Antoine und ich versuchten, das verstümmelte Englisch zu entschlüsseln - was zum Teufel war "Hühnchen dick?" - und schrieben dann unsere Bestellung auf Polnisch auf einen Zettel und gaben sie an die ältere Kassiererin weiter.
Das Essen war wahrscheinlich das beste, das mir je mit einer Stahlkelle serviert wurde. Und die Preise waren auch kommunistisch: Ein Gurkensalat, ein Teller Pierogies, ein Stück Hühnchen (wie sich herausstellte "Hühnchenschenkel") und Limonade kosteten mich 13 PLN (4 US-Dollar).
Foto: zakwitnij
4. Praga
Ich musste bis zum nächsten Morgen in Warschau bleiben, um meinen Visumantrag abzugeben, aber ich verweilte den ganzen Tag, um weiter zu erkunden. Antoine schlug vor, ein älteres Viertel jenseits des Flusses, Praga Północ, zu besuchen.

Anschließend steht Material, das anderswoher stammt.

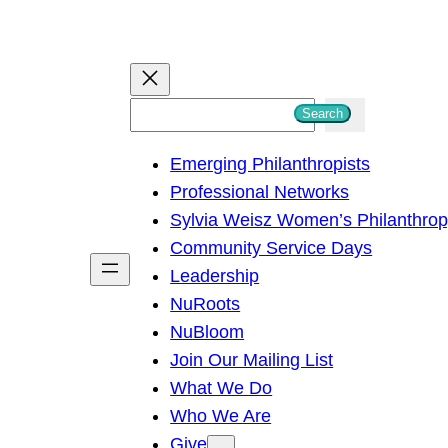
S
Search
e
Emerging Philanthropists
a
Professional Networks
r
Sylvia Weisz Women’s Philanthro
c
Community Service Days
h
Leadership
NuRoots
NuBloom
Join Our Mailing List
What We Do
Who We Are
Give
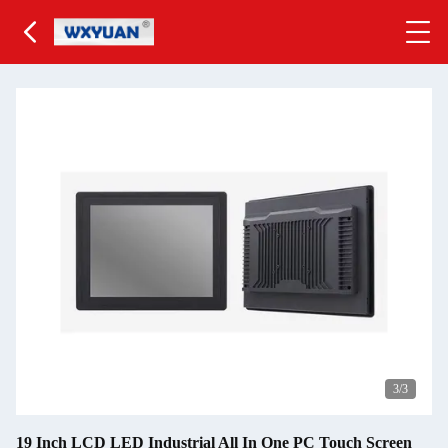
3
/3
19 Inch LCD LED Industrial All In One PC Touch Screen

Inmitten der kommunistischen Tiefstände sahen wir einige der einzigen erhaltenen Vorkriegsgebäude Warschaus. Die riesigen blauen Zwiebeltürme der St. Mary Magdalene-Kirche, eine der wenigen orthodoxen Kirchen in Polen, waren sichtbar, noch bevor wir die Weichsel überquert hatten.
Wir gingen am überfluteten Flussufer entlang, bis wir auf einen weitläufigen Markt im Freien stießen, den Antoine, der in seinem Reiseführer nachgesehen hatte, für den Różyckiego-Basar hielt.
Asiatische Straßenverkäufer riefen uns hinter Haufen von Babykleidung, schleichenden Kleidern und künstlichen Designerjeans entgegen. Ich kaufte einen langen weißen Rock für 25 PLN (7, 50 USD), den ich irgendwie liebte, obwohl er zu groß war und wie eine Tischdecke aussah.
Nach unserem Mittagessen in der Mleczny-Bar gingen wir an der Koneser Vodka Distillery vorbei und hofften auf eine Tour oder zumindest ein paar kostenlose Proben. Anscheinend können Führungen arrangiert werden, aber wir konnten keinen offensichtlichen Gastzugang finden. Deshalb lesen wir die Geschichte der Fabrik auf einem Schild vor dem Rückweg zur Brücke.
Das Hässliche umarmen
Als ich meinen Rucksack an verlassenen Gebäuden und zerbrochenen Fenstern auf dem Weg zum Bahnhof vorbeischleppte, fragte ich mich erneut, was den sowjetischen Preis jemals so trostlos betoniert hatte.
Foto: Grzegorz Łobiński
Selbst wenn die Sonne hell scheint, sieht der hoch aufragende Palast für Kultur und Wissenschaft neben dem Bahnhof aus wie das Herrenhaus der Familie Adams, düster und schmutzig.
Aber ich mochte Warschau nicht, weil es schön war (oder nicht). Ich mochte es, weil es trotz allem immer noch da war, wieder einmal das Herz eines dreifach geteilten, aber stolz auferstandenen Polens.